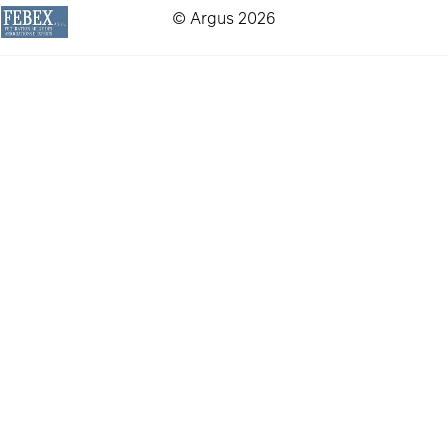
© Argus 2026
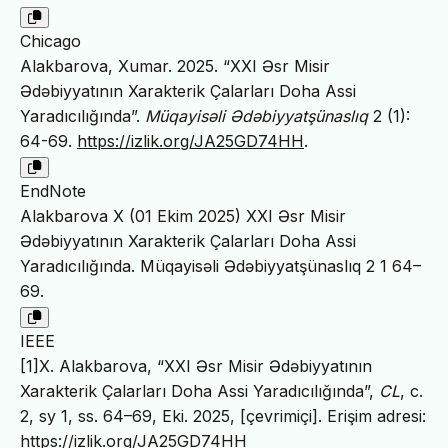
Chicago
Alakbarova, Xumar. 2025. “XXI Əsr Misir
Ədəbiyyatının Xarakterik Çalarları Doha Assi
Yaradıcılığında”.
Müqayisəli Ədəbiyyatşünaslıq
2 (1):
64-69.
https://izlik.org/JA25GD74HH
.
EndNote
Alakbarova X (01 Ekim 2025) XXI Əsr Misir
Ədəbiyyatının Xarakterik Çalarları Doha Assi
Yaradıcılığında. Müqayisəli Ədəbiyyatşünaslıq 2 1 64–
69.
IEEE
[1]X. Alakbarova, “XXI Əsr Misir Ədəbiyyatının
Xarakterik Çalarları Doha Assi Yaradıcılığında”,
CL
, c.
2, sy 1, ss. 64–69, Eki. 2025, [çevrimiçi]. Erişim adresi:
https://izlik.org/JA25GD74HH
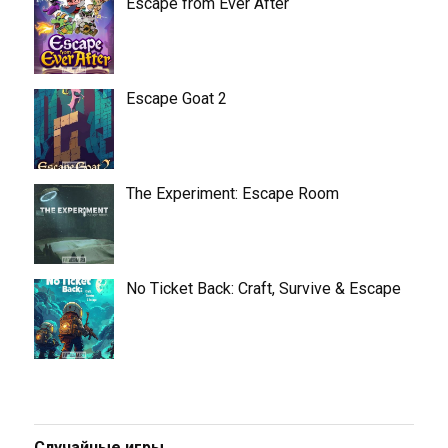
Escape from Ever After
Escape Goat 2
The Experiment: Escape Room
No Ticket Back: Craft, Survive & Escape
Случайные игры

> **WORK ORDER**
Count the lines above that contain the word "Ədəbiyyatşünaslıq", and reply with only that number.

> **SOLUTION TO THE EXERCISE**
2